Double blow as court, review board cancel Mumias lease to Ugandan firm
The Public Procurement Administrative Review Board (PPARB) and the high court suspended the leasing of Mumias Sugar to Ugandan Company , Sarrai Group which is associated with the Rai family.
The suspension will last until petitions challenging the award are both heard and determined.
In a notice to Mumias receiver manager, Ponangipalli Venkata Ramana Rao (Rao), PPARB stated that a Request of Review was filed with the board in respect to the leasing and operating of assets belonging to the troubled miller.
“Under Section 168 of the Public Procurement and Asset Disposal Act 2015, the procurement proceedings are hereby suspended, and no contract shall be signed between the Procuring Entity and the tenderer awarded the contract unless the Appeal has been finalized,” the notice stated.
In a separate high Court ruling Justice Anthony Ndungu on Wednesday at the Milimani High Court certified as urgent and ordered Rao, not to proceed with the lease award to the Ugandan firm, after hearing a petition by Tumaz & Tumaz Enterprises (Tumaz). Tumaz placed the highest bid, and challenged the award of the tender to the Ugandan company at the high court citing fraud, mistakes, and illegalities in the tendering process.
“It is clear that if a contract is entered into as apprehended, the proceedings here-in would be rendered nugatory. On that basis, I grant stay in terms of prayer 5 of the chamber summons”, ordered Justice Ndungu. That order effectively stopped Rao from executing any lease agreement and/contract with respect to the leasing and operation of the assets of Mumias Sugar. The court fixed a hearing date for January 21st, 2022.
In the court papers dated December 29, 2021, Tumaz argued that the tendering process was tainted with fraud, mistakes and illegalities. It further argued that there was lack of transparency in the manner in which the bidding process was conducted, arguing that upon submitting the bid and attending tender opening, the firm never heard from the receiver manager “either within 21 days stipulated under the law or at all” , until when it learnt from the press on or about December 22nd, 2021 that the lease had been awarded to Sarrai group under unclear circumstances.

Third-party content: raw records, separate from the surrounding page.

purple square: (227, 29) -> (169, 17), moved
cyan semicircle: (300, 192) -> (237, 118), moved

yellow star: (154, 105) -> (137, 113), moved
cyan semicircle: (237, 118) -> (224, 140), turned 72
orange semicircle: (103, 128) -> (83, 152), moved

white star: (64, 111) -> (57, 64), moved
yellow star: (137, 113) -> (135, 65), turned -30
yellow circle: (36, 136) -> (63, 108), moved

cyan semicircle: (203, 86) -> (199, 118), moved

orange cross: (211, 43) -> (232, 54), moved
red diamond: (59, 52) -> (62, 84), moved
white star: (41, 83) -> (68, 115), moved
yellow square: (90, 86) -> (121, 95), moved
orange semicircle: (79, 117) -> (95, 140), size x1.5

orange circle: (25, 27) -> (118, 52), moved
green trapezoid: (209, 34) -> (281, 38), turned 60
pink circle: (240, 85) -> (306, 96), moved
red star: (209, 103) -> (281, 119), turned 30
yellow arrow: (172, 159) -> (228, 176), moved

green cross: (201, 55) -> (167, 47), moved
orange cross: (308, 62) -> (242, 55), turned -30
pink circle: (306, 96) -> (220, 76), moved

“The 1st Respondent failed to give all the Bidders an open and transparent opportunity at winning the Bid, thus compromising the integrity, fairness, transparency and accountability of the process in violation of the Constitution of Kenya and other laws of the land”. The firm further argued that Sarrai Group was least qualified to be awarded the lease considering that it was not “the highest bidder,” the court paper stated.
Tumaz further argued that the process was so secretive that it was impossible to know who won the tender.
According to the court papers, Tumaz had the highest bid of Ksh27.6 billion against Sarrai’s Ksh11.5 billion for the 20-year lease .
“The defendant’s (Rao’s) decision to disclose only the financial aspects of the bid is illegal, procedurally unfair and violated the plaintiff’s legitimate expectation and the principles of natural justice.”
“The defendant failed to open the various bids in the presence of the bidders as a result of which it is not possible to ascertain whether or not the documents submitted by the bidders were responsive or not,” the suit papers indicated.
Tumaz further stated that the KCB-appointed receiver manager violated its right to information by failing to notify it of the outcome of its bid.
“To date, no reasons and/or explanation from the 1st Respondent ( Rao )has been issued to the Applicant to inform that Applicant that its bid was unsuccessful or to state that its bid was incomplete and or non-responsive,” the firm stated.Tumaz and Tumaz Enterprises is associated with Mwale City investor Julius Mwale.
Another firm, Kruman-Finances which had the second highest bid of Ksh19.7 billion has also moved to court to challenge the lease.
Sarrai Group had been announced as the winner of the leasing process by Rao, for leasing of Mumias assets for a period of 20 years. The lease, however, excluded assets in the firm’s ethanol and cogen plants which were seized by Ecobank and French lender Proparco respectively, that held liens on the assets.
The seizure of the two key assets further complicated the leasing process which had listed those assets as part of the leasing tender.
It is not clear if the bidders were notified of the changes in the tender offer by Rao, after the seizure of the two assets.
The miller was placed under receivership by KCB Group in September 2019 to protect its assets and maintain its operations.